Obtain 1.000 g of a homogeneous composition, the biocidal properties of which are shown in the table.

Thus, from the above examples it is indeed evident that the proposed method makes it possible to obtain compositions whose biocidal properties are 3-5 times higher than the biocidal properties of the known composition described in the prototype. The biocidal activity of the obtained compositions remains for a long time (months).

Table.

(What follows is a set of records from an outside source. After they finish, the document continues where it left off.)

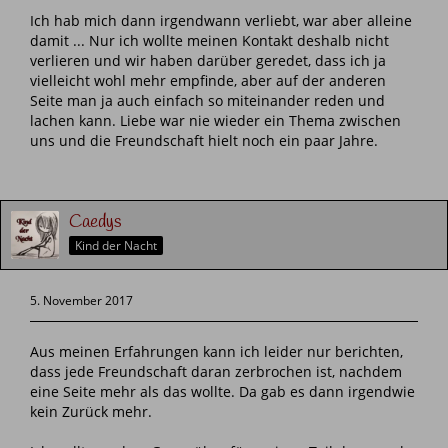
Ich hab mich dann irgendwann verliebt, war aber alleine
damit ... Nur ich wollte meinen Kontakt deshalb nicht
verlieren und wir haben darüber geredet, dass ich ja
vielleicht wohl mehr empfinde, aber auf der anderen
Seite man ja auch einfach so miteinander reden und
lachen kann. Liebe war nie wieder ein Thema zwischen
uns und die Freundschaft hielt noch ein paar Jahre.
Caedys
Kind der Nacht
5. November 2017
Aus meinen Erfahrungen kann ich leider nur berichten,
dass jede Freundschaft daran zerbrochen ist, nachdem
eine Seite mehr als das wollte. Da gab es dann irgendwie
kein Zurück mehr.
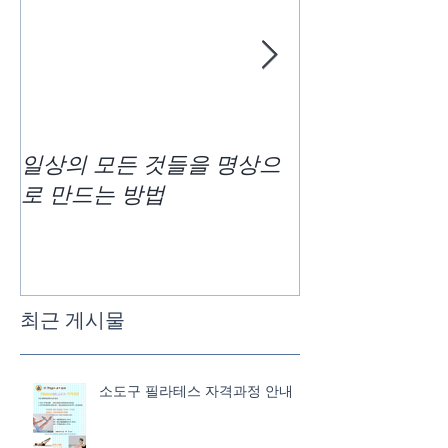
일상의 모든 것들을 명상으
차크라사운드 
로 만드는 방법
최근 게시물
소도구 필라테스 자격과정 안내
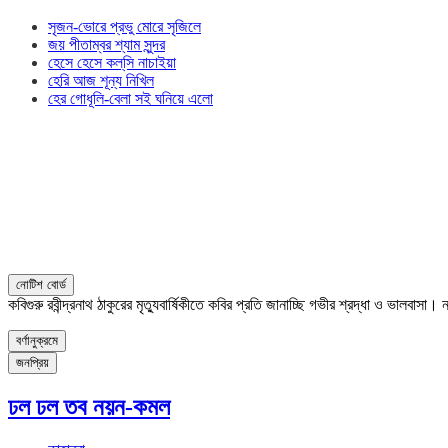
সৃজন-ভোরে প্রভু মোরে সৃজিলে
জয় পীতাম্বর শ্যাম সুন্দর
হেসে হেসে কল্‌সি নাচাইয়া
হেরি আজ শূন্য নিখিল
হের গোধূলি-বেলা সই ঘনিয়ে এলো
নোটিশ বোর্ড
কবিগুরু রবীন্দ্রনাথ ঠাকুরের মৃত্যুবার্ষিকীতে কবির প্রতি জানাচ্ছি গভীর শ্রদ্ধা ও ভালবাস
বর্ণানুক্রমে
জনপ্রিয়
ঢল ঢল তব নয়ন-কমল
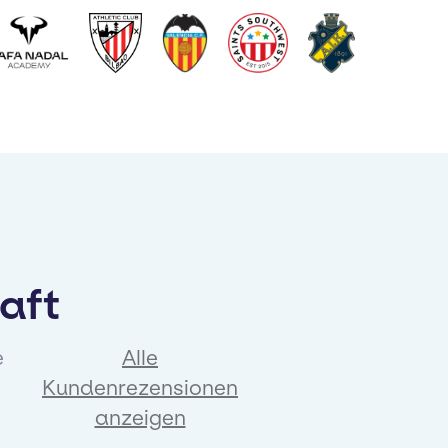
haft
e
Alle
Kundenrezensionen
anzeigen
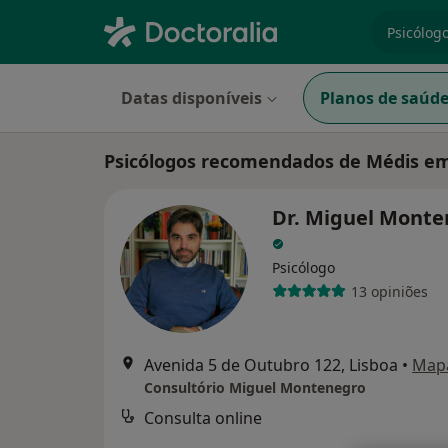
especiali
Datas disponíveis
Planos de saúd
Psicólogos recomendados de Médis 
Dr. Miguel Monte
Psicólogo
13 opiniões
Avenida 5 de Outubro 122, Lisboa
•
Map
Consultório Miguel Montenegro
Consulta online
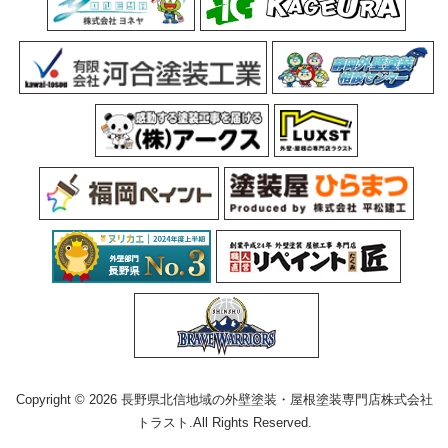
Copyright © 2026 長野県北信地域の外壁塗装・屋根塗装専門店株式会社
トラスト.All Rights Reserved.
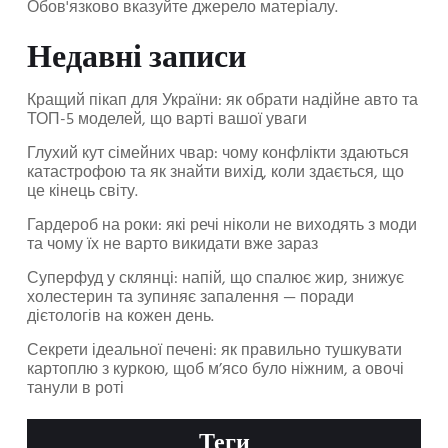
Обов'язково вказуйте джерело матеріалу.
Недавні записи
Кращий пікап для України: як обрати надійне авто та
ТОП-5 моделей, що варті вашої уваги
Глухий кут сімейних чвар: чому конфлікти здаються
катастрофою та як знайти вихід, коли здається, що
це кінець світу.
Гардероб на роки: які речі ніколи не виходять з моди
та чому їх не варто викидати вже зараз
Суперфуд у склянці: напій, що спалює жир, знижує
холестерин та зупиняє запалення — поради
дієтологів на кожен день.
Секрети ідеальної печені: як правильно тушкувати
картоплю з куркою, щоб м’ясо було ніжним, а овочі
танули в роті
Теги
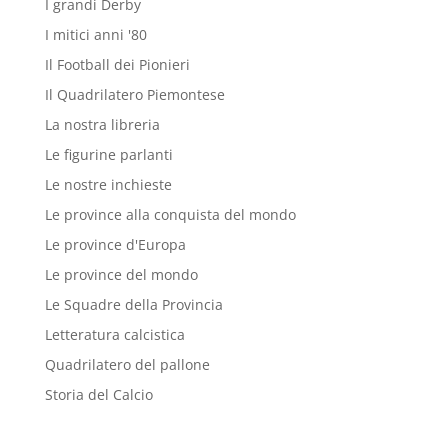
I grandi Derby
I mitici anni '80
Il Football dei Pionieri
Il Quadrilatero Piemontese
La nostra libreria
Le figurine parlanti
Le nostre inchieste
Le province alla conquista del mondo
Le province d'Europa
Le province del mondo
Le Squadre della Provincia
Letteratura calcistica
Quadrilatero del pallone
Storia del Calcio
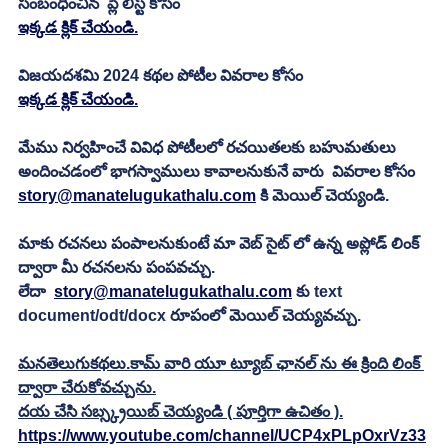
సంబంధించిన  ప్లే లిస్ట్ కోసం 
ఇక్కడ క్లిక్ చేయండి.
విజయదశమి 2024 కథల పోటీల వివరాల కోసం
ఇక్కడ క్లిక్ చేయండి.
మేము నిర్వహించే వివిధ పోటీలలో రచయితలకు బహుమతులు 
అందించడంలో భాగస్వాములు కావాలనుకునే వారు  వివరాల కోసం 
story@manatelugukathalu.com
 కి మెయిల్ చెయ్యండి.
మాకు రచనలు పంపాలనుకుంటే మా వెబ్ సైట్ లో ఉన్న అప్లోడ్ లింక్ 
ద్వారా మీ రచనలను పంపవచ్చు.
లేదా  
story@manatelugukathalu.com
 కు text 
document/odt/docx రూపంలో మెయిల్ చెయ్యవచ్చు. 
మనతెలుగుకథలు.కామ్ వారి యూ ట్యూబ్ ఛానల్ ను ఈ క్రింది లింక్ 
ద్వారా చేరుకోవచ్చును.
దయ చేసి సబ్స్క్రయిబ్ చెయ్యండి ( పూర్తిగా ఉచితం ).
https://www.youtube.com/channel/UCP4xPLpOxrVz33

The effectiveness of the disinfection of surfaces contaminated with bacteria and fungi, biocidal compositions obtained using the proposed method (examples 1-7), and the composition obtained using the method described in the prototype

Claims (1)

A method of producing a biocidal composition by mixing a solvent, a water-soluble polyelectrolyte and salt, characterized in that water is used as a solvent, a mixture of an aqueous solution of a cationic polyelectrolyte and an aqueous solution of an anionic polyelectrolyte, taken in a ratio in which the content of charged units of the anionic polyelectrolyte is used, is used as a polyelectrolyte from 3 to 30% of the content of charged units of the cationic polyelectrolyte with a total initial concentration of polyelectrolytes from 0.1 to 2 0 wt.%, And as a salt use at least one water-soluble salt selected from the group comprising an alkali metal or ammonium salt, or a mixture of such a salt with a calcium or magnesium salt at a salt concentration of from 0.01 to 6.0 wt. %, wherein a salt or an aqueous salt solution is mixed with an aqueous solution of at least one of the polyelectrolytes.